One percentage point increase in the percent of students admitted is expected to associate with 0.4% fewer positive cases reported to the university. Casually, this suggests a relationship between the “selectivity” of a university and its positive case reporting: A marginally more selective university is expected to have a slightly higher positive case count than a marginally less-selective university, all else held constant. We may interpret this with respect to the speculation that more selective universities may be likely to have more robust testing protocols, capturing more positive cases on campus.

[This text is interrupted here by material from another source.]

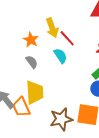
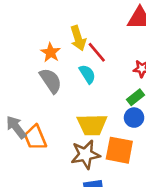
gray semicircle: (32, 62) -> (51, 81), size x1.5
yellow trapezoid: (35, 92) -> (92, 125), moved, turned 90

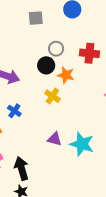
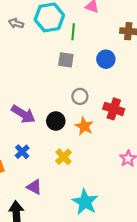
black circle: (46, 65) -> (56, 121), moved
yellow cross: (52, 96) -> (64, 157), moved
purple triangle: (54, 139) -> (34, 187), moved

The interpretation of HBCU status prompts further investigation. Controlling for other factors, this model predicts universities with HBCU status report \(((e^{1.107}-1)=2.03)\) 203% more cases than non-HBCU status universities. This is the subject of further evaluation in later iterations of this working paper, and for the purposes of this writing sample, is identified as an anomaly that may have explanations within the data or limitations in existing methodology.

6 Conclusion

It is important to not draw ethical or causal conclusions from these results. Higher case reporting may be either a “good” or “bad” thing - given the complicated nature of testing, it may be the case that higher positive case count is reflective of more diligent testing (either voluntary or mandatory) as opposed to symptomatic people not receiving testing due to lack of resources. Further, it is important to note that positive cases tested by a city or federally run testing center would not appear in this dataset, which offers a challenging data collection error. Any statistical analyses must be rooted in the origin of the dataset. That is, positive cases reported to the University, and only among Universities included in the New York Times dataset and having available all requested variables from IPEDS.

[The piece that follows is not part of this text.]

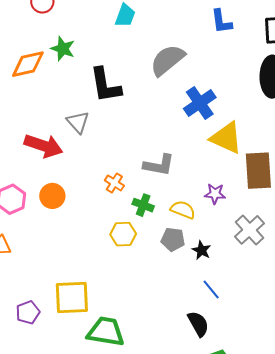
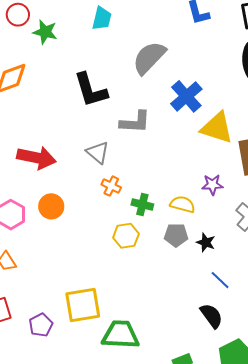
green star: (63, 49) -> (45, 32), moved
gray triangle: (78, 122) -> (98, 152), moved
gray L-shape: (159, 165) -> (135, 122), moved

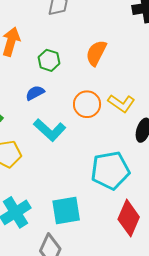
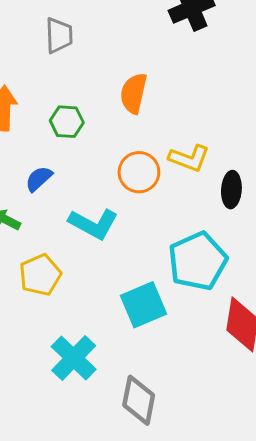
blue semicircle: (35, 93) -> (39, 179), moved
cyan square: (66, 210) -> (143, 305), moved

The goal of this report is to offer preliminary evidence of factors affecting positive COVID-19 case reporting on University campuses. After using a weighted OLS multivariate regression model, we provide support to the claim that observing these factors with relatively unbiased errors is possible. Most notably from this research, percent minority students, HBCU status, cost of attendance, and campus urbanization are all significant explanatory variables of case reporting.

Observing statistically significant effects of cost of attendance, admission rates and minority student makeup when controlling for other factors prompts further research in isolating socioeconomic and racial disparities in health outcomes pertaining to the COVID-19 pandemic.